■ Requirement:
Scan the data below and report how many lines include the word "Moore". Nothing else is wanted.

Start of Provided entries

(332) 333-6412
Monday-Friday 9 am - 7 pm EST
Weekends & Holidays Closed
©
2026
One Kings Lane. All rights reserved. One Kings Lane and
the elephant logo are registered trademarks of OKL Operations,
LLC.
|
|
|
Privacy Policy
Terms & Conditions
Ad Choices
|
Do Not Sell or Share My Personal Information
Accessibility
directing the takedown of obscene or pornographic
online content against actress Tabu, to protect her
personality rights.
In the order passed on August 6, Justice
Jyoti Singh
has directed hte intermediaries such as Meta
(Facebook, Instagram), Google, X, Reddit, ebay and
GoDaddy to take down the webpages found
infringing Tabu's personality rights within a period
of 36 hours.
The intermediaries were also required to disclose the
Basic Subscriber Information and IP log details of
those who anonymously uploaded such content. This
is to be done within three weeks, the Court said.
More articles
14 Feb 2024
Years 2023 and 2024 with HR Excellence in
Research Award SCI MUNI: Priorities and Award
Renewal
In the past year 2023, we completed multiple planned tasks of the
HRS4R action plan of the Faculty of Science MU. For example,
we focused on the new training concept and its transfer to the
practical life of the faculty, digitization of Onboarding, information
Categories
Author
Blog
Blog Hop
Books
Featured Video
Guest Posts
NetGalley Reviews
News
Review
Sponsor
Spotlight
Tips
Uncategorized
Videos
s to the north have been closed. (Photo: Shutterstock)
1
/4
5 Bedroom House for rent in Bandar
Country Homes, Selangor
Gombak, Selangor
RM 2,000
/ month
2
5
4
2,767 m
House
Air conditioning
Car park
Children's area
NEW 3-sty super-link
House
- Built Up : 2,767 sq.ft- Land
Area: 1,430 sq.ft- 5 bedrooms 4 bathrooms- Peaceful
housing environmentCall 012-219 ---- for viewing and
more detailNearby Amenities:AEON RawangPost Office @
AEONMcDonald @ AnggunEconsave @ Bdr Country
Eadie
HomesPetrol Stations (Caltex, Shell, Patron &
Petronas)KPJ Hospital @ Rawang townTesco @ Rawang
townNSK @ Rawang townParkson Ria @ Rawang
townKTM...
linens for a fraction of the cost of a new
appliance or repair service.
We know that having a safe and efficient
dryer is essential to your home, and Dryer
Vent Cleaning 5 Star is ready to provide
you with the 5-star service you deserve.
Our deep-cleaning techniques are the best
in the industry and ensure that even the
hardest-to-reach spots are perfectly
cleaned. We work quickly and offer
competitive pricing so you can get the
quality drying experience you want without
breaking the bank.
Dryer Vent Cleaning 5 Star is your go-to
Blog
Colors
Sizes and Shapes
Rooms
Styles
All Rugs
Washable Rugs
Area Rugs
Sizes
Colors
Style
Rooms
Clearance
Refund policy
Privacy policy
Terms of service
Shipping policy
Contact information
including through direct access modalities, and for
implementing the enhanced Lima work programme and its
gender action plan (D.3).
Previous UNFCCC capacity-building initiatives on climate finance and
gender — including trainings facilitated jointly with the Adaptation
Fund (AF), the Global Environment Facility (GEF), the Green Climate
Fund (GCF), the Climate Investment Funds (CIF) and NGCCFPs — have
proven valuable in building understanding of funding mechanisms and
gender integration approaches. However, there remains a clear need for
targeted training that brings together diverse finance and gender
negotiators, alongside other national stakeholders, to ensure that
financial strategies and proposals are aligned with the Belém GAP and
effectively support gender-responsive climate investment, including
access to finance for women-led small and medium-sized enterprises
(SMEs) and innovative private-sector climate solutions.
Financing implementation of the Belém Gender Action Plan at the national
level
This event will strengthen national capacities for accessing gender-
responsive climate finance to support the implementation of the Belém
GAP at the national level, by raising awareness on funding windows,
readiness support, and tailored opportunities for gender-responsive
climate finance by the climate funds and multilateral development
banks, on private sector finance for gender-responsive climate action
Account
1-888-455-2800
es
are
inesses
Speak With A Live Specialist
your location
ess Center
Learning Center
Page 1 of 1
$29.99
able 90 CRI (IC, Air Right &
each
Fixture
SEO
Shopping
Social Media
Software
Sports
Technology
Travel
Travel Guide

End of Provided entries
Start of Provided entries

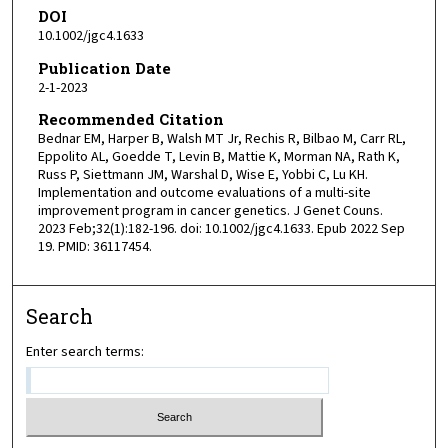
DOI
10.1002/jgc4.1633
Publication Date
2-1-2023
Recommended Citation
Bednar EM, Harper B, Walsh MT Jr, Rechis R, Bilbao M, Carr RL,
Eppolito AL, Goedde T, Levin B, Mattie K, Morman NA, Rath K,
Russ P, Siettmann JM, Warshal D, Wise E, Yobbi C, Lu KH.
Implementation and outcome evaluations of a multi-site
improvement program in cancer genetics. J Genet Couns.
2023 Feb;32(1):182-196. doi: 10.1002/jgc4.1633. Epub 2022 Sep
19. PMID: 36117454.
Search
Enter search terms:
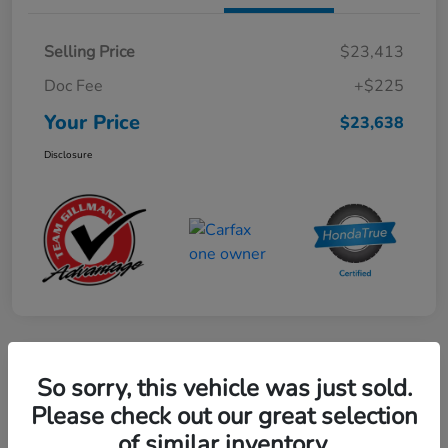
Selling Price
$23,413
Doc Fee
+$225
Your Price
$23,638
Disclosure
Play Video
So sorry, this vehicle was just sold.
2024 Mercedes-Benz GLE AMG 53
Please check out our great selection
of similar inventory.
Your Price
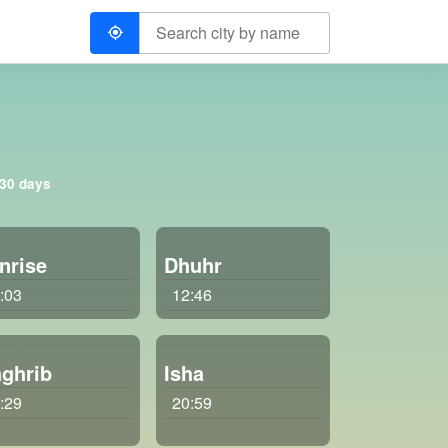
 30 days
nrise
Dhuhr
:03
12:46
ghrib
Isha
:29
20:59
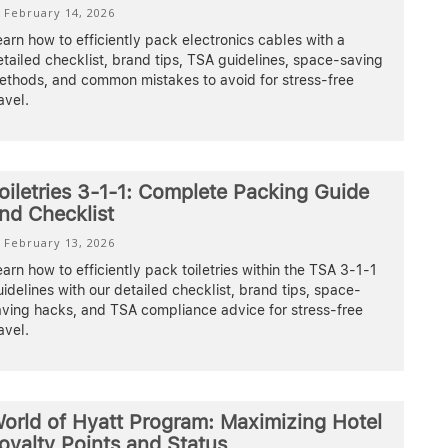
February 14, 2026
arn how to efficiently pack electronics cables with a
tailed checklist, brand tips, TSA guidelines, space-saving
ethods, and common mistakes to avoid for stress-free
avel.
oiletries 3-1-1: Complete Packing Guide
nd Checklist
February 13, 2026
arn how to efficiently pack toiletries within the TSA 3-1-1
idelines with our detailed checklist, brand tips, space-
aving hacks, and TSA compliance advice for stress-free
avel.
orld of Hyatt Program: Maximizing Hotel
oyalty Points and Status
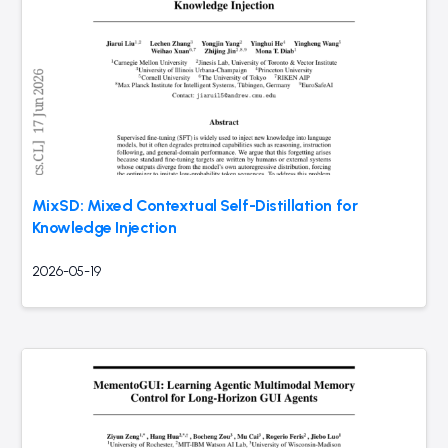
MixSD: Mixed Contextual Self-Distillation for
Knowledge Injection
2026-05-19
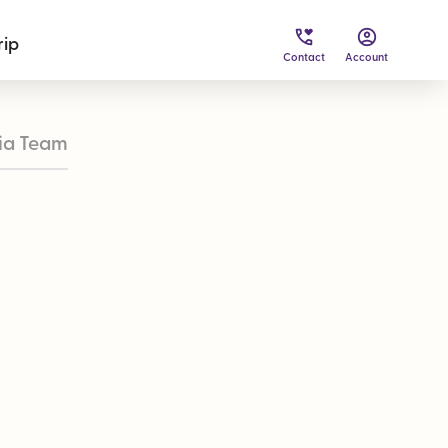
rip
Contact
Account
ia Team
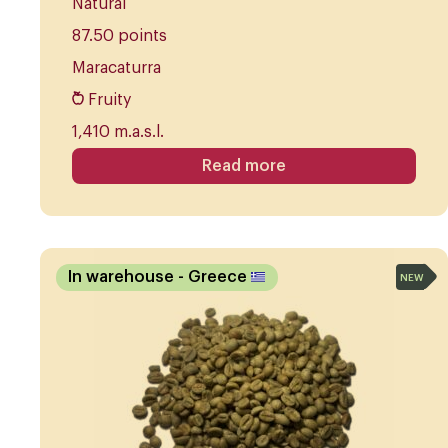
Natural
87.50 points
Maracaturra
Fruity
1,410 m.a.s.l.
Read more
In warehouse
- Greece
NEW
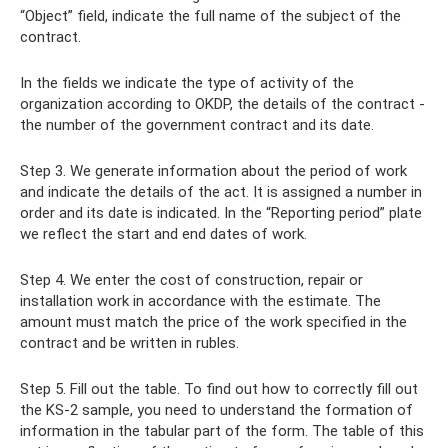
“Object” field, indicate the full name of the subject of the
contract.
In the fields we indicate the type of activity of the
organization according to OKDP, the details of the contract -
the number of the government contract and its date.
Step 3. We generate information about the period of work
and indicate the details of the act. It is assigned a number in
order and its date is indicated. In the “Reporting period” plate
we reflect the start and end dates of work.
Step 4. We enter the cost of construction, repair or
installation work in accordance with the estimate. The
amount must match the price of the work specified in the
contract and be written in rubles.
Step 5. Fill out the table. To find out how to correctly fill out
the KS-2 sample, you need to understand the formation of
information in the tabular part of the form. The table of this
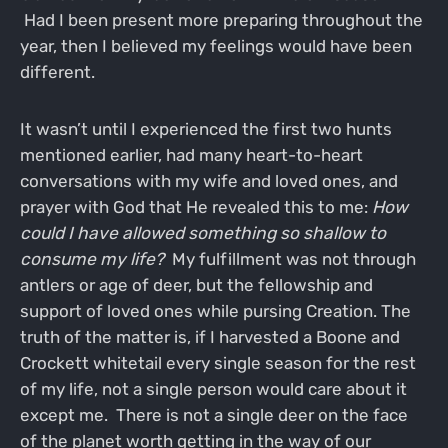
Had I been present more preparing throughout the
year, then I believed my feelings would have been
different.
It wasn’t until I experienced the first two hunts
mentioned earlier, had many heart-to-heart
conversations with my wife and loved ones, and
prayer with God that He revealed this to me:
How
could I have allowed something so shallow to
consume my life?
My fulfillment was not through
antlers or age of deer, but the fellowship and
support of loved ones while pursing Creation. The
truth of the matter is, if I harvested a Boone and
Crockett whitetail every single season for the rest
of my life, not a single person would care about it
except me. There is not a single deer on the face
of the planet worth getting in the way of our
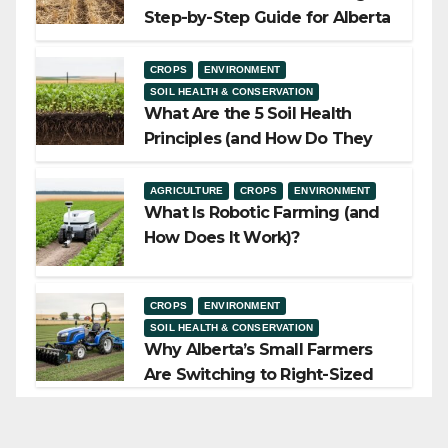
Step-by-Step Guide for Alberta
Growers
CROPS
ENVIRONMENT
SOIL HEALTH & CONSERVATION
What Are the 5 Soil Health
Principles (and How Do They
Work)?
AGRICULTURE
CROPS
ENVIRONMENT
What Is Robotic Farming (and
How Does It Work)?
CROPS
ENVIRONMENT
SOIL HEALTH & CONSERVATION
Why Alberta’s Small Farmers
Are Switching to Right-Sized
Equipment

End of Provided entries
Start of Provided entries

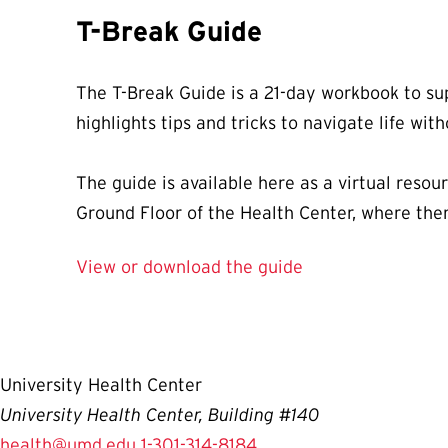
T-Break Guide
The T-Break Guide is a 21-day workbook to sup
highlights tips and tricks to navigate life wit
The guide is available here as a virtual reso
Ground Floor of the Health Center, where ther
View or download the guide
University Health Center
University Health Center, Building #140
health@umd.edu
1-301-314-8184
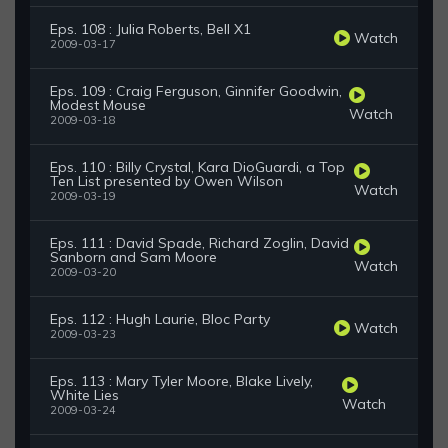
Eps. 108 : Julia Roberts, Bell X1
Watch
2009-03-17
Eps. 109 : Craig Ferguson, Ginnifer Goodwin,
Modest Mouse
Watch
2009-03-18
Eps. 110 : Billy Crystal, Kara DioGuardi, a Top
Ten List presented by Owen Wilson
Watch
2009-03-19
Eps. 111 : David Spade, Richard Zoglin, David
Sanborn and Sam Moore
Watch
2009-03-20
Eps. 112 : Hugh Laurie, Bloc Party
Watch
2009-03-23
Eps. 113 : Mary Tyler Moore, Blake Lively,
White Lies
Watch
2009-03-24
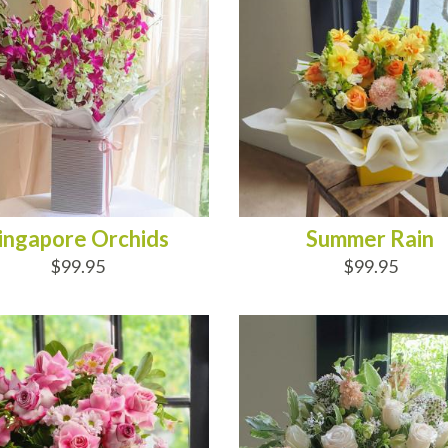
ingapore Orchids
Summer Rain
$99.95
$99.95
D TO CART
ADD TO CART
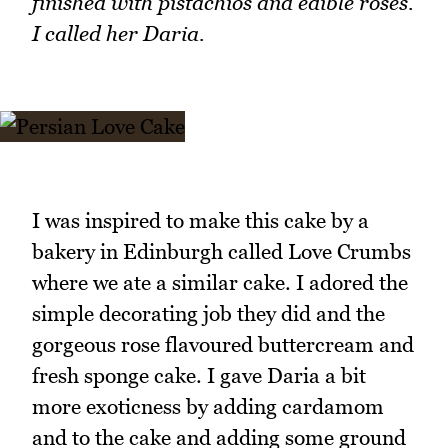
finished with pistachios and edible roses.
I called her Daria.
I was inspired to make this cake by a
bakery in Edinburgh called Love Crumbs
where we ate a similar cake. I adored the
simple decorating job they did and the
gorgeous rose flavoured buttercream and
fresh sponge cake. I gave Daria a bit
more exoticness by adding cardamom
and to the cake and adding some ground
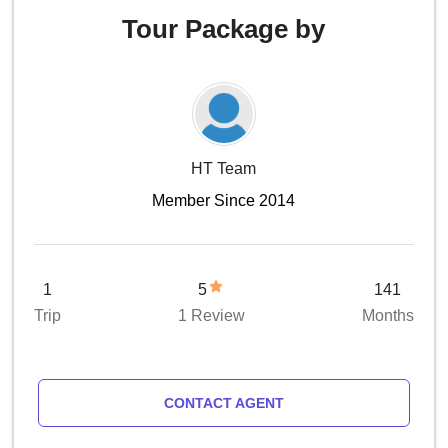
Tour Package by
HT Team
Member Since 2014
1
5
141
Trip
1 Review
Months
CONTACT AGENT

End of Provided entries

■ Response for this exercise:
2